Providers of Buy Now, Pay Later and financial institutions were among the companies reporting an uptick in first-party fraud, according to LexisNexis Risk Solutions.
How big a problem is first-party fraud in the U.S.? According to Socure, a digital indentity verification platform, U.S. businesses face $100 billion in first-party fraud losses. That is some serious fraud loss and one that businesses and lenders will want to address as soon as possible.
Types of First-Party Fraud
Two common types of first-party fraud are loan stacking and credit washing.
Loan stacking is high-velocity borrowing, for example submitting multiple applications across lenders before credit files have time to update, said Faulkner. Stackers exploit the lag between application and bureau refresh, often with no intention of repaying any of it, she said.
Then, there’s credit washing, which involves removing legitimate negative information from a credit file, typically through repeated disputes or false identity-theft claims, Faulkner said. “The goal is to appear less risky than reality.”
Income Misrepresentation and Bust-Out Fraud
With income and employment misrepresentation, the fraudster creates a false employment narrative.
“Applicants inflate income, falsify employment, claim false job titles, or create fake employers,” said Ali Zane, Chief Executive Officer and Credit Consultant at Imax Credit Repair, told us.
With bust-out fraud, scammers take the time to build a payment history.
“Fraudsters build a genuine payment history over months, then simultaneously max out all credit lines and disappear,” Zane said.
First-Party Fraud in Auto Lending
Auto lenders faced about $9.2 billion in fraud loss exposure with first-party fraud accounting for 69% of this total exposure in 2024, according to Point Predictive’s 2025 Auto Lending Fraud Trends Report.
While dramatic cases of organized crime ring stealing identities make headlines, Point Predictive’s data reveals that the true story behind most auto lending fraud is an array of misrepresentations, said Frank McKenna, Chief Innovation Officer of Point Predictive, in a press release.
“Borrowers using their own names who inflate their income, misrepresent their employment, utilize credit washing techniques, or create new credit profiles with Credit Profile Numbers (CPNs) account for the overwhelming majority of fraud risk, yet these patterns often go undetected,” said McKenna.
How to Prevent First-Party Fraud
What can subprime lenders do to protect themselves from first-party fraud? Be diligent from the first moment of a credit application.
Barta said that performing proper due diligence starting at account or relationship initiation is a critical step in managing first-party fraud. That requires the use of both internal and external data and advanced analytics. Knowing your customer from a fraud perspective is essential, he said.
Monitor each applicant’s personal data carefully looking for signs of fraud.
“Analysis of applicant data (name, address, email address, phone numbers, etc.) can shed light on the identity of the applicant,” Barta advised. “Has the phone number, email and name been seen together in the past?

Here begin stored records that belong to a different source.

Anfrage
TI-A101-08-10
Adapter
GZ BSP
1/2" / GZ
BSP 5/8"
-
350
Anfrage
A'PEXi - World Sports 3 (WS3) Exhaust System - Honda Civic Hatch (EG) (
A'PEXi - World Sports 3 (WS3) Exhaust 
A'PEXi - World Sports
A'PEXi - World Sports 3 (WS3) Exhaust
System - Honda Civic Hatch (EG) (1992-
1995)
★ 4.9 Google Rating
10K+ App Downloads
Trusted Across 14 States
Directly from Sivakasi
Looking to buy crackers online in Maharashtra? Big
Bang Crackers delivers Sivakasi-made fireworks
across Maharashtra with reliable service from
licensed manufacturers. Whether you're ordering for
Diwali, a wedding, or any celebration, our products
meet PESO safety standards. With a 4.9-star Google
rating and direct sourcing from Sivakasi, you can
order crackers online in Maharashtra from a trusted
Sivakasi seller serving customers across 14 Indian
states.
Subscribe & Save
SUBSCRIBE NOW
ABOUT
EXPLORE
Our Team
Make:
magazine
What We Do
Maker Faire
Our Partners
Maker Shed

Has any data point been used frequently in the recent past or does it have a history of fraud?”
How First-Party Fraud Affects Subprime Lending
Without proper diligence, subprime lenders can face greater risk for first-party fraud from new applicants and borrowers.
When a lending organization neglects to perform sufficient due diligence on new accounts and new borrowers, it exposes the lender to higher fraud and credit losses. Credit line charge-offs go straight to a company’s bottom line, Barta said.

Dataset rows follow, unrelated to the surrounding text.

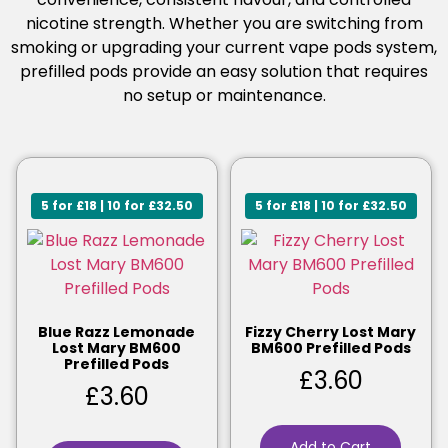
nicotine strength. Whether you are switching from
smoking or upgrading your current vape pods system,
prefilled pods provide an easy solution that requires
no setup or maintenance.
5 for £18 | 10 for £32.50
5 for £18 | 10 for £32.50
Blue Razz Lemonade
Fizzy Cherry Lost Mary
Lost Mary BM600
BM600 Prefilled Pods
Prefilled Pods
£
3.60
£
3.60
Add to Cart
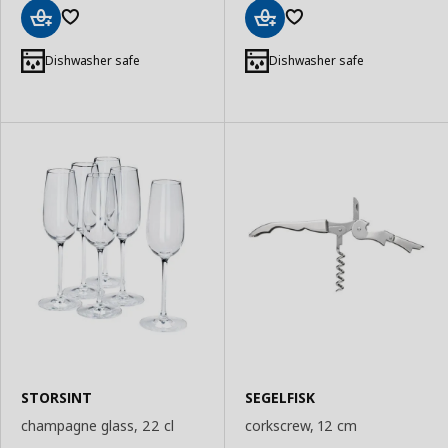
Add
Add
to
to
Dishwasher safe
Dishwasher safe
Basket
Basket
STORSINT
SEGELFISK
champagne glass, 22 cl
corkscrew, 12 cm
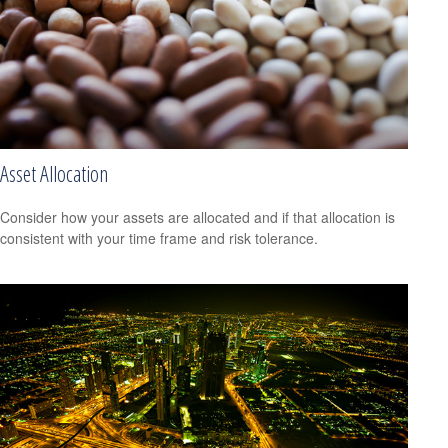
Asset Allocation
Consider how your assets are allocated and if that allocation is
consistent with your time frame and risk tolerance.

“And this cuts two ways. Rising credit line charge-offs often leads lenders to tighten credit screening, which can increase their rate of false positives. Declining legitimate borrowers as a result of heightened scrutiny also adversely impacts profitability.”
The Bottom Line
First-party fraud, fraud perpetrated by a borrower or applicant, is widespread and affects auto lenders, subprime lenders and other financial institutions. To prevent this type of fraud, lenders must assess each new applicant’s information carefully to avoid being tricked by a fraudster.